━━━━━ Exercise input ━━━━━
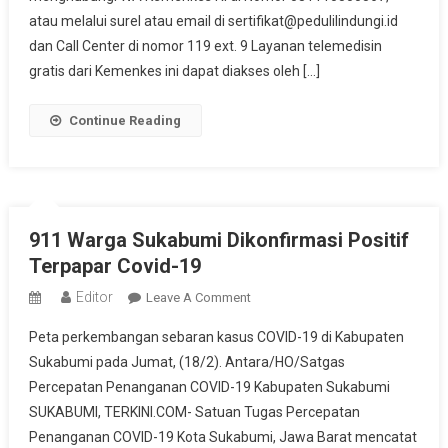
Gratis
atau melalui surel atau email di sertifikat@pedulilindungi.id
Bagi
dan Call Center di nomor 119 ext. 9 Layanan telemedisin
Warga
gratis dari Kemenkes ini dapat diakses oleh […]
Sedang
Isoman
Continue Reading
911 Warga Sukabumi Dikonfirmasi Positif
Terpapar Covid-19
Editor
On
Leave A Comment
911
Peta perkembangan sebaran kasus COVID-19 di Kabupaten
Warga
Sukabumi pada Jumat, (18/2). Antara/HO/Satgas
Sukabumi
Percepatan Penanganan COVID-19 Kabupaten Sukabumi
Dikonfirmasi
SUKABUMI, TERKINI.COM- Satuan Tugas Percepatan
Positif
Terpapar
Penanganan COVID-19 Kota Sukabumi, Jawa Barat mencatat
━━━━━
Copy out all lines above that include the string "Positif".

911 Warga Sukabumi Dikonfirmasi Positif
Positif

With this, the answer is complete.